Blessthefall (stylized as blessthefall or BLESSTHEFALL prior to 2013) was an American metalcore band from Phoenix, Arizona, signed to Rise Records. The band was founded in 2004 by guitarist Mike Frisby, drummer Matt Traynor, and bassist and vocalist Jared Warth. Their debut studio album, His Last Walk, with original vocalist Craig Mabbitt, was released April 10, 2007. Their second studio album, Witness, with second vocalist Beau Bokan, was released October 6, 2009. Their third studio album, Awakening, was released on October 4, 2011. Their fourth studio album, Hollow Bodies, was released on August 20, 2013. To Those Left Behind is the band's fifth studio album, released on September 18, 2015. Their sixth and final studio album, Hard Feelings, was released on March 23, 2018. Following Traynor's departure, Warth became the band's only remaining original member before they disbanded in 2022.

History

Formation, line-up changes and His Last Walk (2004–2007)

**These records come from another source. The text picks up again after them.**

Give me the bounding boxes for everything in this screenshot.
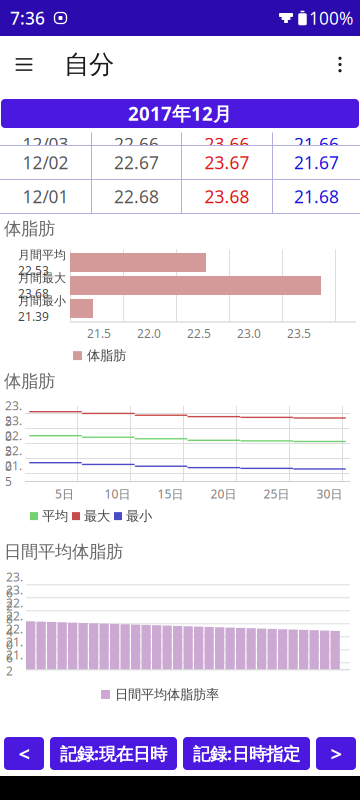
staticText: 22.66 — [114, 132, 159, 156]
staticText: 21.66 — [294, 132, 339, 156]
staticText: 5日 — [55, 486, 74, 502]
button[interactable]: その他のオプション — [318, 40, 360, 88]
button[interactable]: 前へ — [4, 737, 44, 770]
staticText: 21.67 — [294, 151, 339, 174]
staticText: 23.0 — [5, 413, 22, 444]
staticText: 12/01 — [22, 185, 68, 208]
staticText: 12/02 — [22, 151, 68, 174]
staticText: 7:36 — [10, 6, 45, 30]
staticText: > — [330, 740, 342, 767]
staticText: 22.0 — [5, 443, 22, 474]
staticText: 月間最大 23.68 — [18, 270, 66, 302]
staticText: 自分 — [64, 49, 114, 80]
staticText: 23.0 — [237, 326, 261, 341]
staticText: 20日 — [210, 486, 236, 502]
staticText: 体脂肪 — [87, 347, 126, 364]
staticText: 22.5 — [5, 428, 22, 460]
button[interactable]: メニュー — [0, 40, 48, 88]
staticText: 15日 — [158, 486, 184, 502]
staticText: 21.5 — [87, 326, 111, 341]
staticText: 23.66 — [204, 132, 250, 156]
staticText: 2017年12月 — [128, 101, 232, 126]
staticText: 月間平均 22.53 — [18, 247, 66, 278]
staticText: 23.68 — [204, 185, 250, 208]
staticText: 12/03 — [22, 132, 68, 156]
staticText: 体脂肪 — [4, 371, 55, 392]
staticText: 100% — [309, 6, 353, 30]
staticText: 30日 — [316, 486, 342, 502]
staticText: 記録:現在日時 — [60, 742, 167, 765]
staticText: 21.68 — [294, 185, 339, 208]
staticText: 10日 — [104, 486, 130, 502]
staticText: 23.6 — [6, 569, 23, 601]
button[interactable]: 記録:日時指定 — [183, 737, 310, 770]
button[interactable]: 次へ — [316, 737, 356, 770]
staticText: 日間平均体脂肪率 — [115, 686, 219, 703]
staticText: 21.6 — [6, 634, 23, 666]
staticText: 21.5 — [5, 458, 22, 490]
staticText: 22.68 — [114, 185, 159, 208]
staticText: 22.67 — [114, 151, 159, 174]
staticText: 最大 — [84, 508, 110, 524]
staticText: 22.0 — [6, 621, 23, 653]
staticText: 記録:日時指定 — [193, 742, 300, 765]
staticText: 日間平均体脂肪 — [4, 541, 123, 562]
staticText: 21.2 — [6, 647, 23, 679]
staticText: 最小 — [126, 508, 152, 524]
staticText: 平均 — [42, 508, 68, 524]
staticText: < — [18, 740, 30, 767]
staticText: 月間最小 21.39 — [18, 293, 66, 324]
button[interactable]: 2017年12月 — [1, 99, 359, 128]
staticText: 23.67 — [204, 151, 250, 174]
staticText: 22.8 — [6, 595, 23, 627]
staticText: 22.0 — [137, 326, 161, 341]
staticText: 22.4 — [6, 608, 23, 640]
staticText: 25日 — [264, 486, 290, 502]
staticText: 22.5 — [187, 326, 211, 341]
button[interactable]: 記録:現在日時 — [50, 737, 177, 770]
staticText: 23.5 — [287, 326, 311, 341]
staticText: 23.5 — [5, 398, 22, 430]
staticText: 体脂肪 — [4, 218, 55, 240]
staticText: 23.2 — [6, 582, 23, 614]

Blessthefall grew out of the high school practice sessions of rhythm guitarist Mike Frisby, lead guitarist Miles Bergsma, drummer Matt Traynor, bassist and vocalist Jared Warth, keyboardist and vocalist Andrew Barr and later, vocalist Craig Mabbitt. Mabbitt's arrival resulted in Barr moving to strictly keyboards. Barr then departed in early 2005, with Warth picking up the keyboards when necessary. After founding member Miles Bergsma left to attend college at the Berklee College of Music in Boston, they released a three-track EP and newcomer Eric Lambert (Bergmas's replacement) became the lead guitarist to form their first solid line-up. Phoenix-area gigs with Greeley Estates and an openly religious orientation got the band local press and a deal with Warner subsidiary, Science Records. The band then toured with Alesana and Norma Jean across the United States and Canada. Their debut album, His Last Walk, was released on April 10, 2007, to mixed reviews. It peaked at No. 32 on the U.S. Billboard Heatseekers chart. The album sold over 65,000 copies, and its singles sold over 100,000 copies.

Blessthefall toured with Escape the Fate, LoveHateHero, Before Their Eyes, and Dance Gavin Dance on the Black on Black tour during September and October 2007. They were also part of the Underground Operations Tour and Loathing Tour 2007, opening for Protest the Hero and All That Remains, along with fellow opening bands, Threat Signal and the Holly Springs Disaster. They were a part of From First to Last's fall headlining tour, starting November 1 with A Skylit Drive and Vanna. The band also completed the entire 2007 Warped Tour circuit nationwide.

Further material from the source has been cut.